Apply MCTS to play atari games. In particular, let's start with gym.make("MsPacman-ramDeterministic-v0").

This requires two things:

  • Slightly modify WithSnapshots wrapper to work with atari.

    • Atari has a special interface for snapshots:
      snapshot = self.env.ale.cloneState()
      ...
      self.env.ale.restoreState(snapshot)
    • Try it on the env above to make sure it does what you told it to.
  • Run MCTS on the game above.

    • Start with small tree size to speed-up computations
    • You will probably want to rollout for 10-100 steps (t_max) for starters
    • Consider using discounted rewards (see notes at the end)
    • Try a better rollout policy

Integrate learning into planning

Planning on each iteration is a costly thing to do. You can speed things up drastically if you train a classifier to predict which action will turn out to be best according to MCTS.

To do so, just record which action did the MCTS agent take on each step and fit something to [state, mcts_optimal_action]

  • You can also use optimal actions from discarded states to get more (dirty) samples. Just don't forget to fine-tune without them.
  • It's also worth a try to use P(best_action|state) from your model to select best nodes in addition to UCB
  • If your model is lightweight enough, try using it as a rollout policy.

While CartPole is glorious enough, try expanding this to gym.make("MsPacmanDeterministic-v0")

  • See previous section on how to wrap atari

  • Also consider what AlphaGo Zero did in this area.

Integrate planning into learning

(this will likely take long time, better consider this as side project when all other deadlines are met)

Incorporate planning into the agent architecture.

The goal is to implement Value Iteration Networks

For starters, remember week5 assignment? If not, use this instead.

You will need to switch it into a maze-like game, consider MsPacman or the games from week7 Bonus: Neural Maps from here.

You will need to implement a special layer that performs value iteration-like update to a recurrent memory. This can be implemented the same way you did attention from week7 or week8.

Notes

Assumptions

The full list of assumptions is

  • Finite actions - we enumerate all actions in expand
  • Episodic (finite) MDP - while technically it works for infinite mdp, we rollout for $ 10^4$ steps. If you are knowingly infinite, please adjust t_max to something more reasonable.
  • No discounted rewards - we assume $\gamma=1$. If that isn't the case, you only need to change two lines in rollout and use my_R = r + gamma*child_R for propagate
  • pickleable env - won't work if e.g. your env is connected to a web-browser surfing the internet. For custom envs, you may need to modify get_snapshot/load_snapshot from WithSnapshots.

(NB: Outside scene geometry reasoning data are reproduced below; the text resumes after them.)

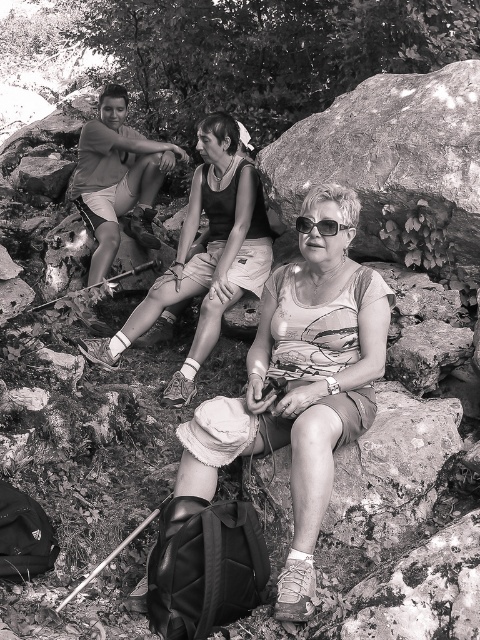 You are trying to locate the matte black tank top at center in the scene. Based on the coordinates provided in the Objects Description, where would you look relative to the older woman wearing sunglasses?

The matte black tank top at center is located at point coordinates 0.400 in the x and 0.429 in the y, which would place it near the older woman wearing sunglasses, as the center coordinates typically align with her position in the image. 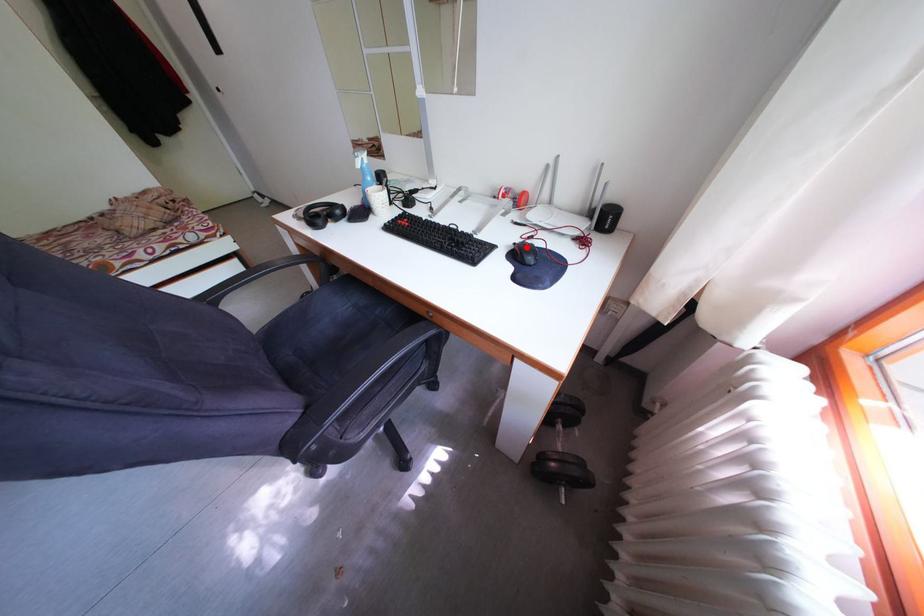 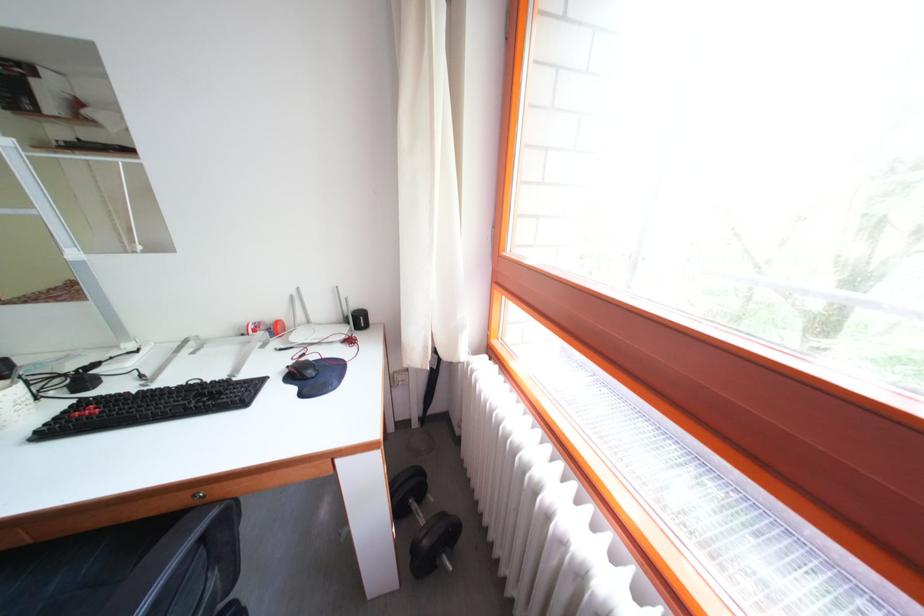 Where in the second image is the point corresponding to the highlighted location from the first image?

(298, 370) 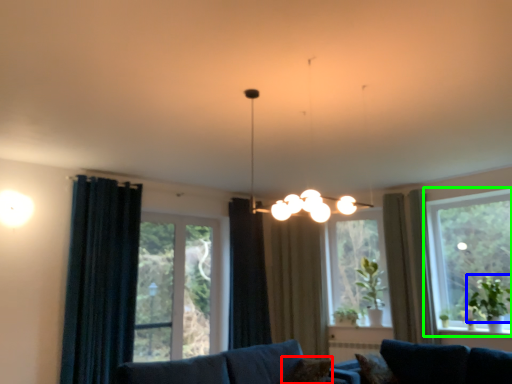 Question: Which is nearer to the pillow (highlighted by a red box)? plant (highlighted by a blue box) or window (highlighted by a green box).

Choices:
 (A) plant
 (B) window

On get_best_leaf and expand functions

This MCTS implementation only selects leaf nodes for expansion. This doesn't break things down because expand adds all possible actions. Hence, all non-leaf nodes are by design fully expanded and shouldn't be selected.

If you want to only add a few random action on each expand, you will also have to modify get_best_leaf to consider returning non-leafs.

Rollout policy

We use a simple uniform policy for rollouts. This introduces a negative bias to good situations that can be messed up completely with random bad action. As a simple example, if you tend to rollout with uniform policy, you better don't use sharp knives and walk near cliffs.

You can improve that by integrating a reinforcement learning algorithm with a computationally light agent. You can even train this agent on optimal policy found by the tree search.